Au lendemain du scrutin référendaire du 21 septembre 2025, les Guinéens retiennent leur souffle dans l’attente des premiers résultats provisoires. Tous les regards sont désormais tournés vers la Direction générale des élections (DGE), chargée de la proclamation.
Selon les chiffres officiels, 6 748 923 électeurs étaient appelés aux urnes ce dimanche. Sur le terrain, l’on a constaté une forte mobilisation et un engouement notable autour du scrutin. Les citoyens se sont déplacés massivement pour accomplir leur devoir civique. Globalement, le vote s’est déroulé dans le calme et la sérénité, même si certains observateurs ont relevé, par endroits, des anomalies dans les opérations électorales.
L’attente se focalise désormais sur le Ministère de l’Administration du territoire et de la Décentralisation (MATD), qui supervise le processus, à travers la DGE.
Jusqu’à récemment, l’organisation des élections relevait de la Commission électorale nationale indépendante (CENI), créée en octobre 2007 et dissoute en juin dernier. Cet organe, jugé hétéroclite, était composé de représentants des partis politiques, de la société civile et de l’État entre autres.
Mais depuis l’avènement du CNRD, la donne a changé.
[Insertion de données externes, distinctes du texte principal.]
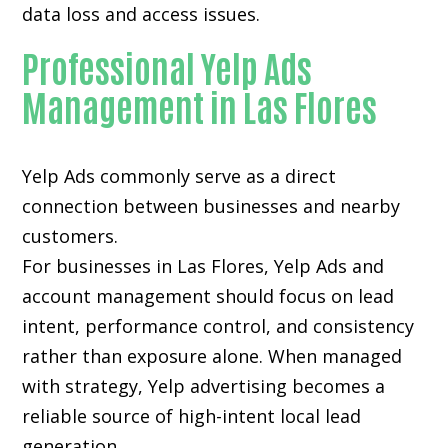
data loss and access issues.
Professional Yelp Ads
Management in Las Flores
Yelp Ads commonly serve as a direct
connection between businesses and nearby
customers.
For businesses in Las Flores, Yelp Ads and
account management should focus on lead
intent, performance control, and consistency
rather than exposure alone. When managed
with strategy, Yelp advertising becomes a
reliable source of high-intent local lead
generation.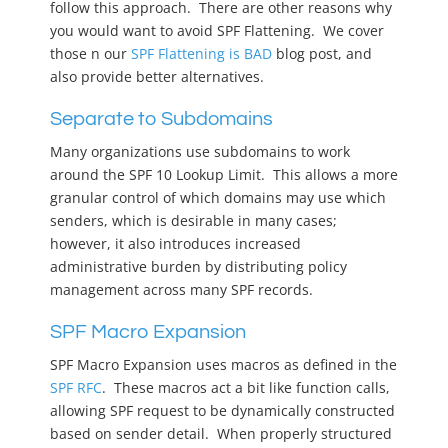
follow this approach. There are other reasons why
you would want to avoid SPF Flattening. We cover
those n our
SPF Flattening is BAD
blog post, and
also provide better alternatives.
Separate to Subdomains
Many organizations use subdomains to work
around the SPF 10 Lookup Limit. This allows a more
granular control of which domains may use which
senders, which is desirable in many cases;
however, it also introduces increased
administrative burden by distributing policy
management across many SPF records.
SPF Macro Expansion
SPF Macro Expansion uses macros as defined in the
SPF RFC
. These macros act a bit like function calls,
allowing SPF request to be dynamically constructed
based on sender detail. When properly structured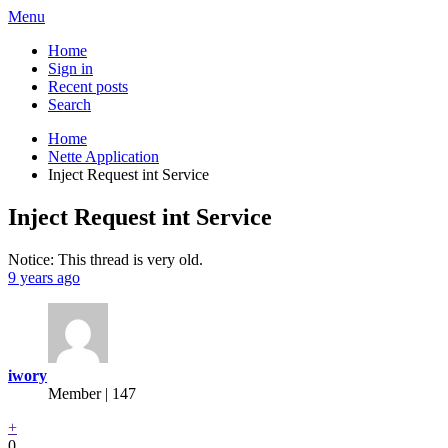
Menu
Home
Sign in
Recent posts
Search
Home
Nette Application
Inject Request int Service
Inject Request int Service
Notice: This thread is very old.
9 years ago
iwory
Member | 147
+
0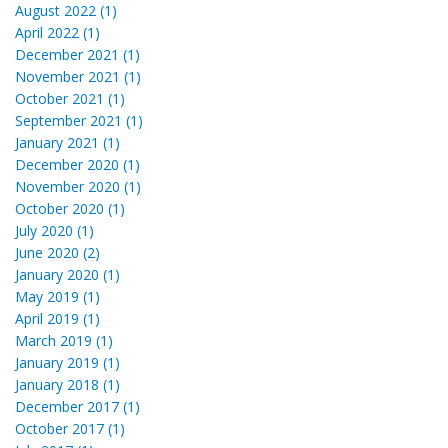
August 2022 (1)
April 2022 (1)
December 2021 (1)
November 2021 (1)
October 2021 (1)
September 2021 (1)
January 2021 (1)
December 2020 (1)
November 2020 (1)
October 2020 (1)
July 2020 (1)
June 2020 (2)
January 2020 (1)
May 2019 (1)
April 2019 (1)
March 2019 (1)
January 2019 (1)
January 2018 (1)
December 2017 (1)
October 2017 (1)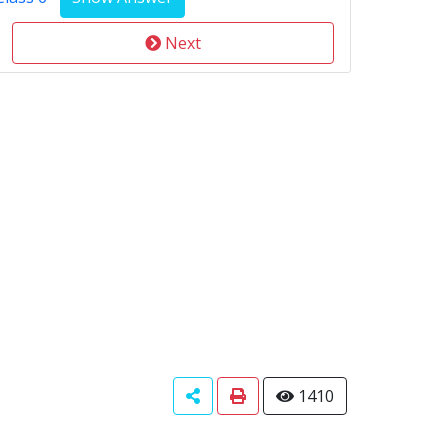
Next
1410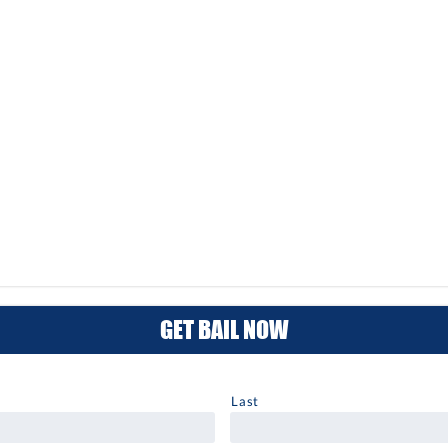
GET BAIL NOW
Last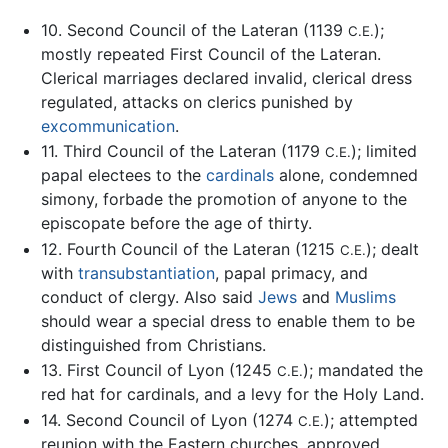
10. Second Council of the Lateran (1139
);
C.E.
mostly repeated First Council of the Lateran.
Clerical marriages declared invalid, clerical dress
regulated, attacks on clerics punished by
excommunication
.
11. Third Council of the Lateran (1179
); limited
C.E.
papal electees to the
cardinals
alone, condemned
simony, forbade the promotion of anyone to the
episcopate before the age of thirty.
12. Fourth Council of the Lateran (1215
); dealt
C.E.
with
transubstantiation
, papal primacy, and
conduct of clergy. Also said
Jews
and
Muslims
should wear a special dress to enable them to be
distinguished from Christians.
13. First Council of Lyon (1245
); mandated the
C.E.
red hat for cardinals, and a levy for the Holy Land.
14. Second Council of Lyon (1274
); attempted
C.E.
reunion with the Eastern churches, approved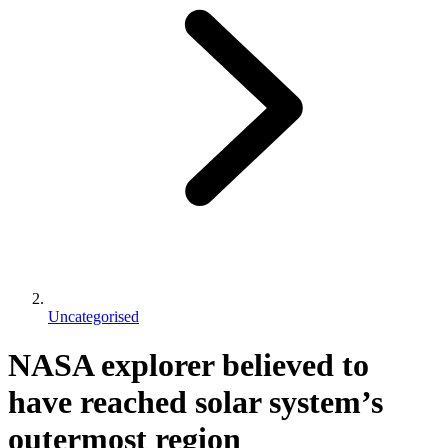
Uncategorised
NASA explorer believed to
have reached solar system’s
outermost region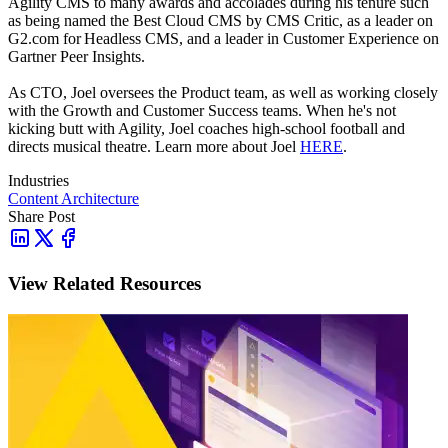
Agility CMS to many awards and accolades during his tenure such
as being named the Best Cloud CMS by CMS Critic, as a leader on
G2.com for Headless CMS, and a leader in Customer Experience on
Gartner Peer Insights.
As CTO, Joel oversees the Product team, as well as working closely
with the Growth and Customer Success teams.
When he's not
kicking butt with Agility, Joel coaches high-school football and
directs musical theatre. Learn more about Joel
HERE
.
Industries
Content Architecture
Share Post
View Related Resources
Par le décret D/2021/0261/PRG/CNRD/SGG du 30 décembre 2021, les compétences de la CENI ont été transférées au MATD. En juin 2025, un autre décret a institué la DGE, placée sous la tutelle du MATD, avec la même mission que l’ex-CENI : organiser les scrutins et publier les résultats provisoires.
C’est donc à la DGE que revient la responsabilité de livrer, dans les prochaines heures ou prochains jours, les premières tendances. Toutefois, le dernier mot appartient à la Cour suprême, seule habilitée à proclamer les résultats définitifs.
Ce scrutin constitue ainsi un premier test de crédibilité pour la DGE, dont la création continue de susciter débats et controverses au sein de l’opinion publique.